Just in case you thought I was going to get political, get your disappointment over with now. Or at least, not Republican versus Democrat political.
This blog is not long enough, nor do I have the time to point out all that is wrong with the current concept of the Affordable Care Act. But I can help illuminate one glaring problem. “Health care” in this country just costs too damn much. The waste, fraud and abuse is at epic proportions and nothing short of the downfall of medicine as we know it will change this. There’s just too much money invested in the machine for anyone with any shred of reality left to believe otherwise.
However, amidst the financial carnage lies an answer to at least some of the woes we can identify. This particular set of “woes” is wrapped up in what those in the insurance industry like to call “non-surgical spinal care.” At one of the largest (if not THE largest) health insurance companies in the US, orthopedics is the number one cost driver. Of the orthopedic expenses, the single largest line-item cost is non-surgical spinal care, sitting at about 45% of overall orthopedic costs. This number is so large, not because of the massive costs of treating a case of back pain, but rather because of the sheer volume of cases of non-surgical spinal complaints.
So what if you could shave a small percentage, maybe 30%, off the top of this large chunk of orthopedic costs? The direct cost savings are in the billions of dollars. DIRECT only.
Given my bias, by now you should know that I’m talking about chiropractic care for the management of non-surgical spinal complaints. The data encompassing millions of episodes of musculoskeletal complaints (yes–millions) leaves chiropractors at the top of the hill as far as the most cost-effective provider to manage this type of case. This occurs mainly because the average DC can truly manage the care. Only a small percentage of cases presenting to a chiropractors office FIRST will need to leave that office for his or her episode. Contrast this with PCPs, PTs, ERs and orthopedic doctors.

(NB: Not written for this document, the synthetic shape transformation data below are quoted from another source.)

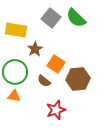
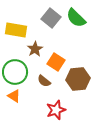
orange square: moved 2 px up
orange triangle: rotated 24 degrees clockwise
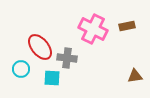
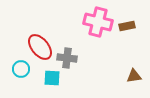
pink cross: moved 5 px right, 7 px up; rotated 12 degrees counterclockwise
brown triangle: moved 1 px left
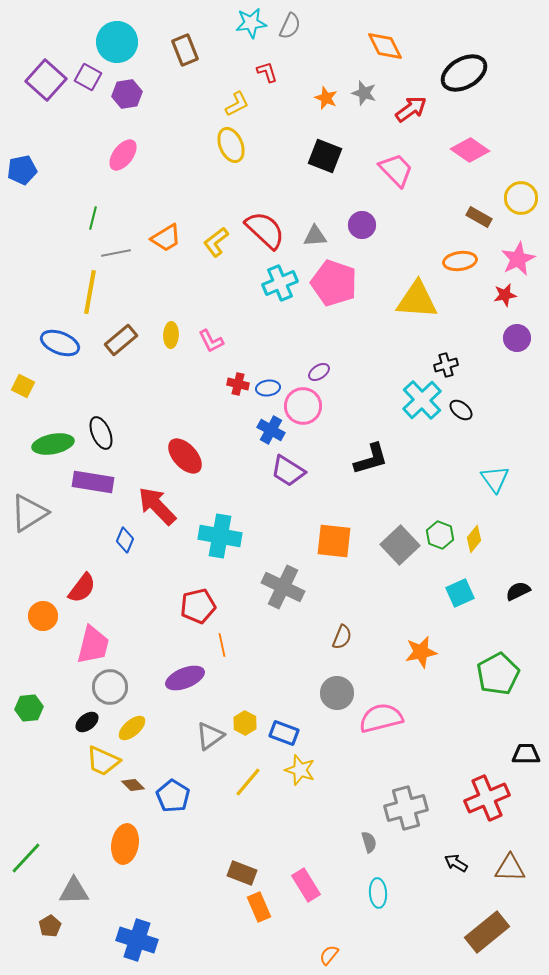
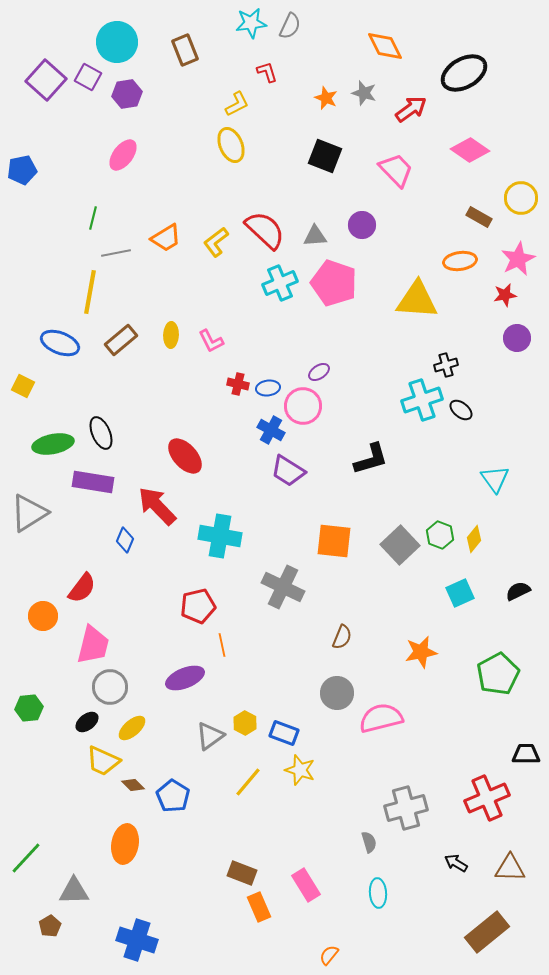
cyan cross at (422, 400): rotated 24 degrees clockwise
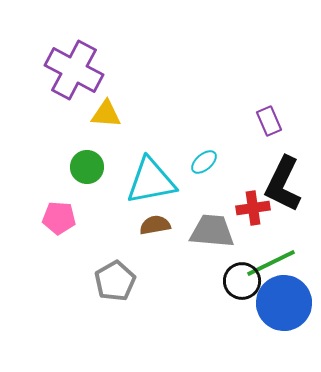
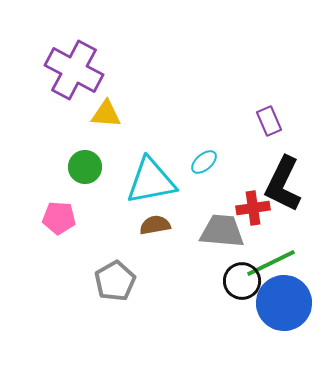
green circle: moved 2 px left
gray trapezoid: moved 10 px right
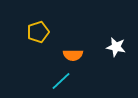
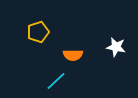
cyan line: moved 5 px left
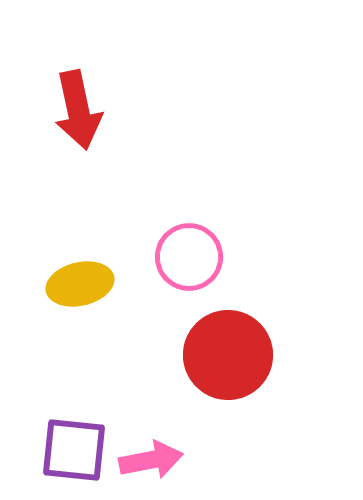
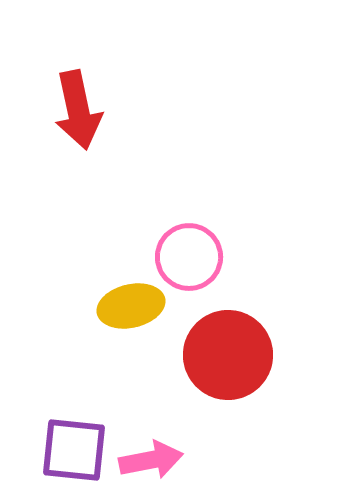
yellow ellipse: moved 51 px right, 22 px down
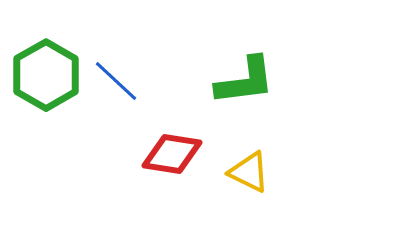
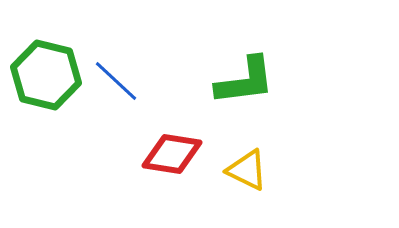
green hexagon: rotated 16 degrees counterclockwise
yellow triangle: moved 2 px left, 2 px up
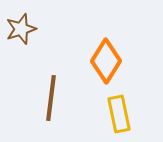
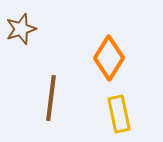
orange diamond: moved 3 px right, 3 px up
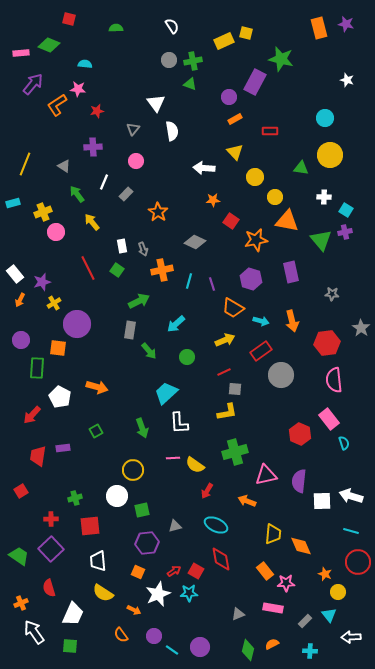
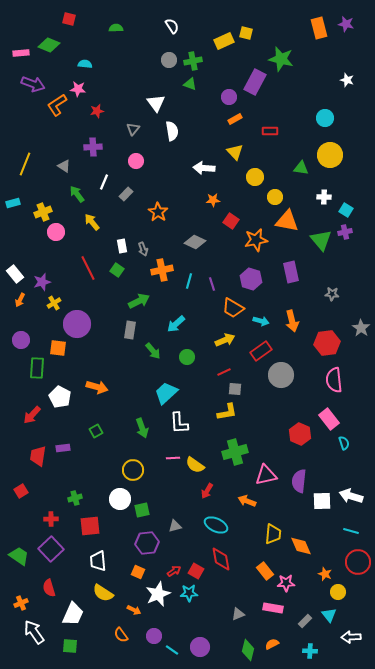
purple arrow at (33, 84): rotated 70 degrees clockwise
green arrow at (149, 351): moved 4 px right
white circle at (117, 496): moved 3 px right, 3 px down
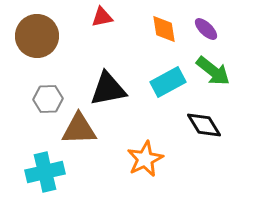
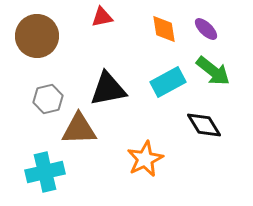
gray hexagon: rotated 12 degrees counterclockwise
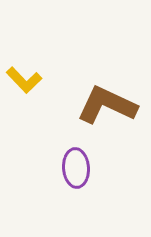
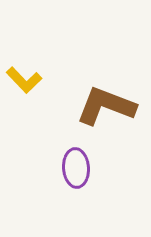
brown L-shape: moved 1 px left, 1 px down; rotated 4 degrees counterclockwise
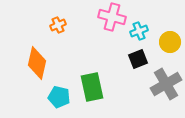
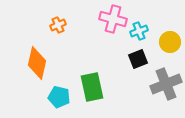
pink cross: moved 1 px right, 2 px down
gray cross: rotated 8 degrees clockwise
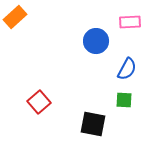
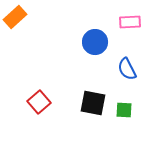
blue circle: moved 1 px left, 1 px down
blue semicircle: rotated 125 degrees clockwise
green square: moved 10 px down
black square: moved 21 px up
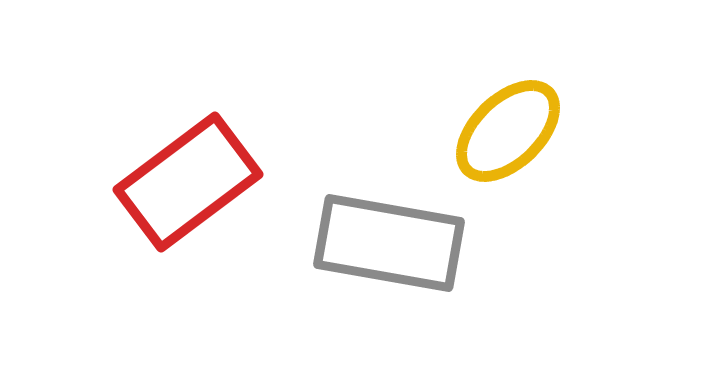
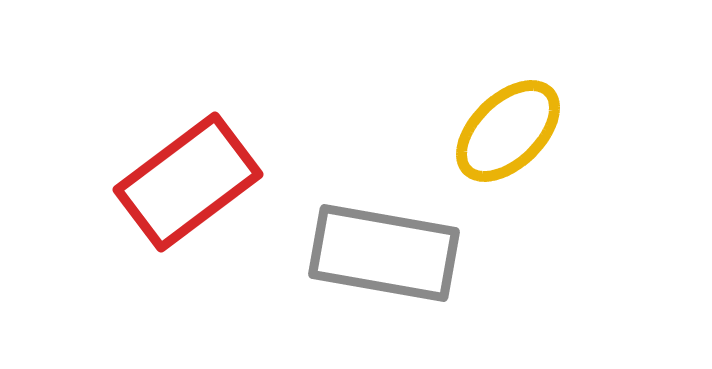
gray rectangle: moved 5 px left, 10 px down
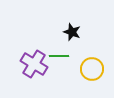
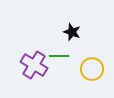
purple cross: moved 1 px down
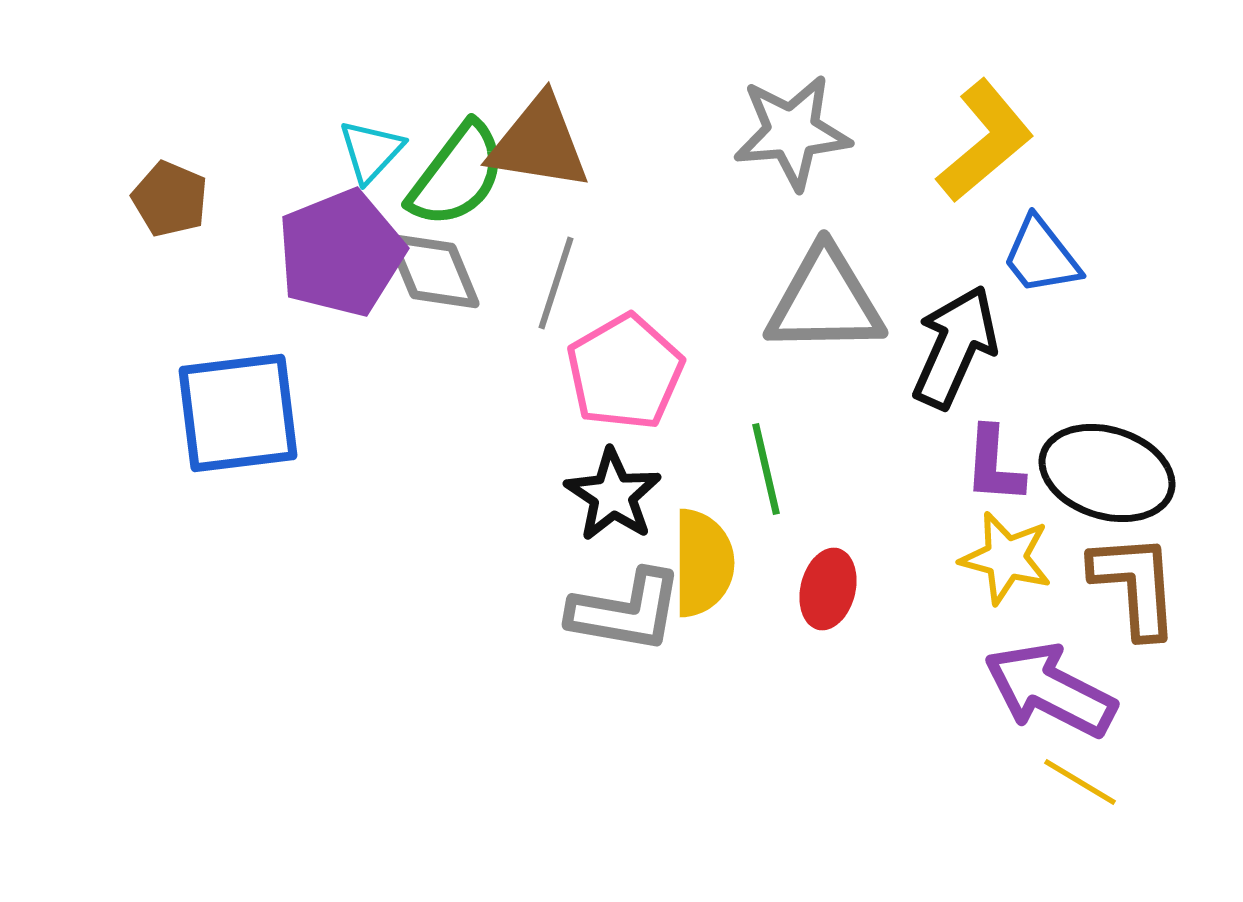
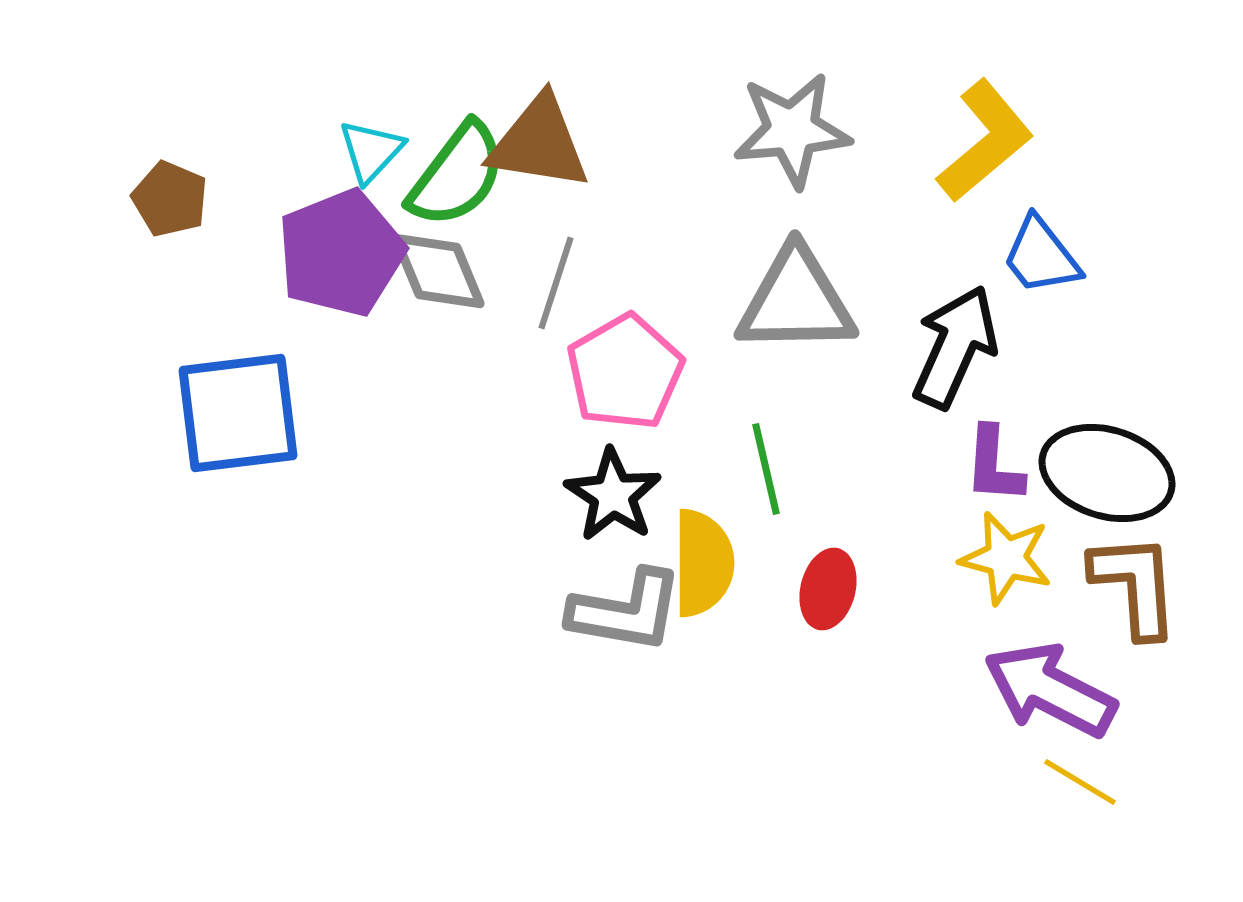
gray star: moved 2 px up
gray diamond: moved 5 px right
gray triangle: moved 29 px left
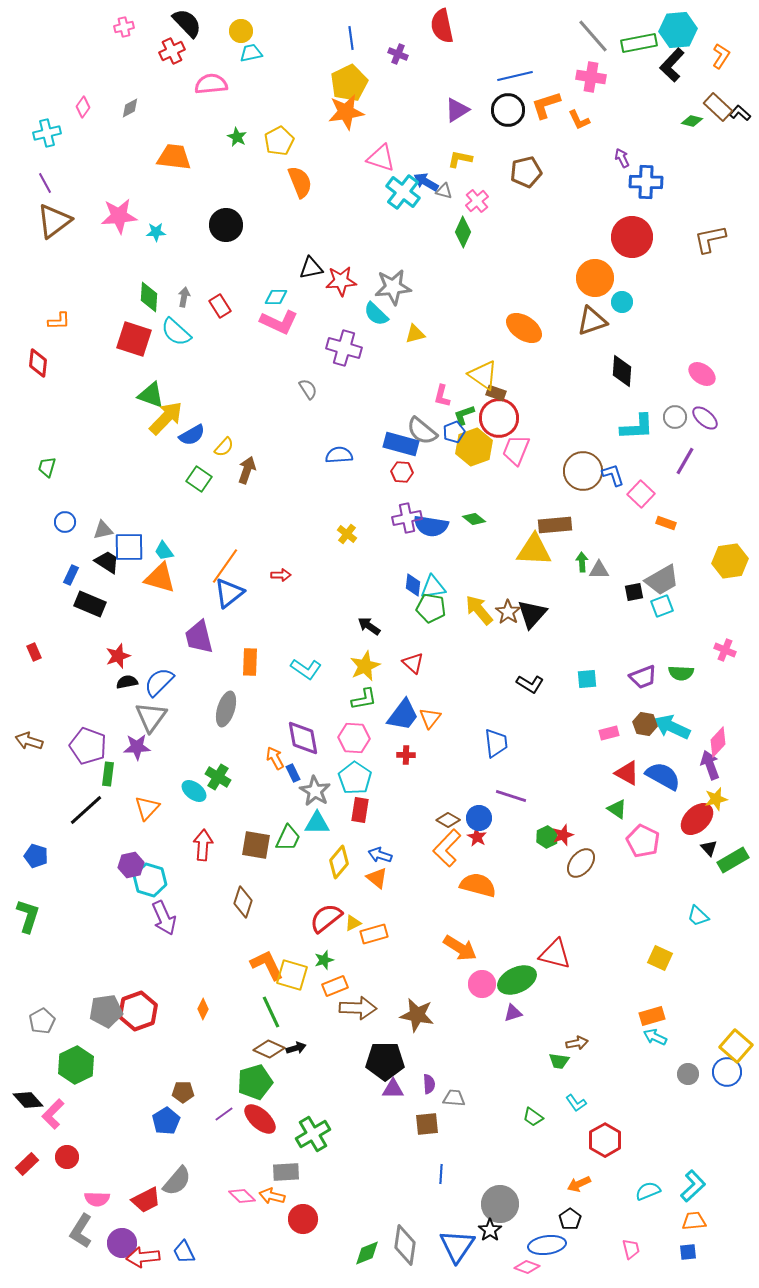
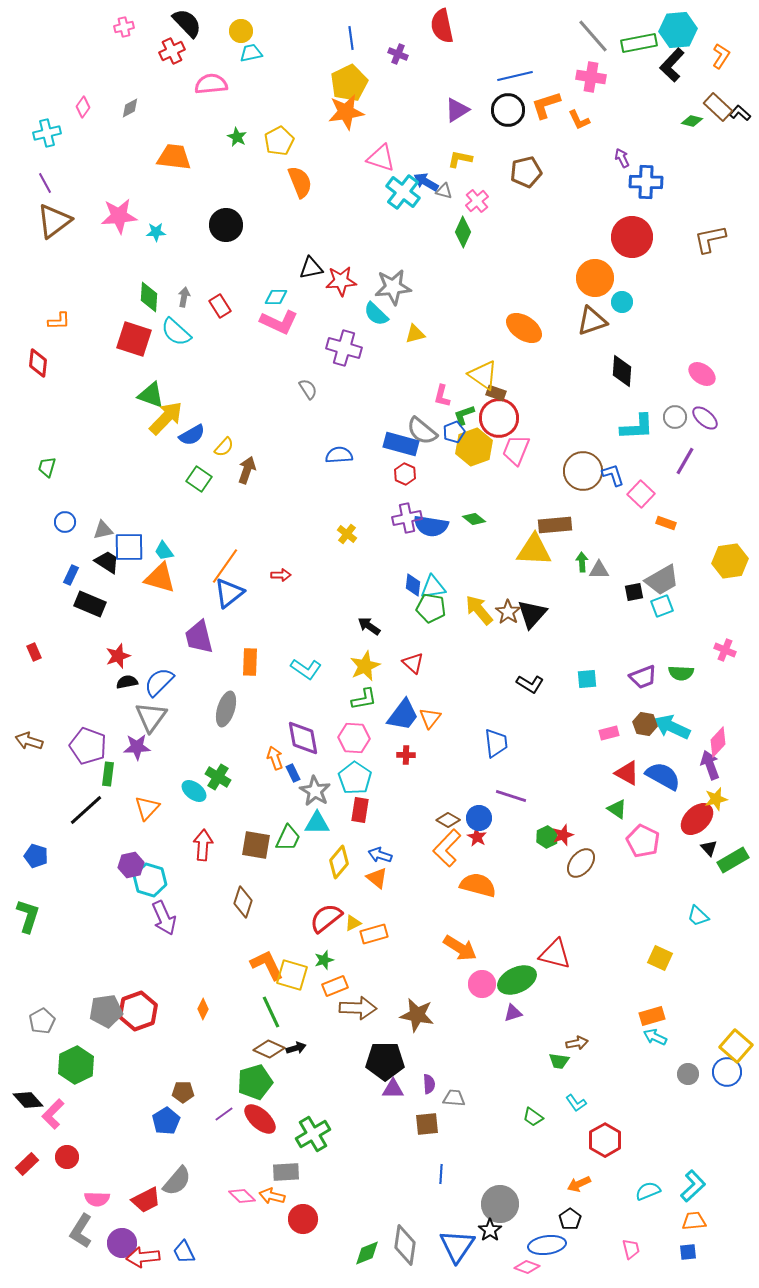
red hexagon at (402, 472): moved 3 px right, 2 px down; rotated 20 degrees clockwise
orange arrow at (275, 758): rotated 10 degrees clockwise
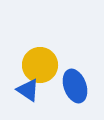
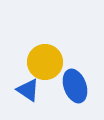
yellow circle: moved 5 px right, 3 px up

Very few of these providers can manage these cases within his or her office alone (BTW–writing a prescription would be considered to have another provider, in this case the pharmacy, involved, driving up costs).
Sadly, only 28% of these cases start with a chiropractor. Worse, if a chiropractor is not part of the initial treatment, less than 7% of the time will that patient end up in a chiropractic office.
The bottom line is that chiropractic care is the only treatment path that follows the best evidence of spinal care, meaning:
- Imaging should NOT be used at the initial stages of treatment (orthopedic doctors order imaging at a very high rate).
- Opioids are not recommended as the first line medication (PCPs will frequently lead with Percocet or Vicodin).
- Injections should never be used in the initial stages of a back pain episode.
- Manipulation is added in almost every case seen in a chiropractor’s office.
Here’s a bonus. Remember when I said that chiropractic care led to a DIRECT 30% savings? This does not include the indirect cost savings which can include:
- Additional cost savings when comparing chiropractic care treatment in surgical spinal care episodes
- Practically unfathomable savings due to less drugs and less side effects from these drugs (I’ve written an entire eBook on the side effects of NSAIDs)
So here’s the real problem. Despite the evidence, chiropractic care remains the truly hidden gem of healthcare. Even looking at this particular study that suggests that mainstream medicine is getting WORSE at managing back pain, me and my colleagues are still limited to being heroes in our own little offices, rather than across the healthcare spectrum. But there is an answer over the horizon…
The employers. Yes, it may very well be that the members of your HR department could help change the face of health care. Imagine that. Going forward, the group that truly wants to save money on health care is the employers. They truly have the most to lose with treatments that run completely opposite of what the medical literature suggests is the best care pathway.
I guess only time will tell how it is going to play out.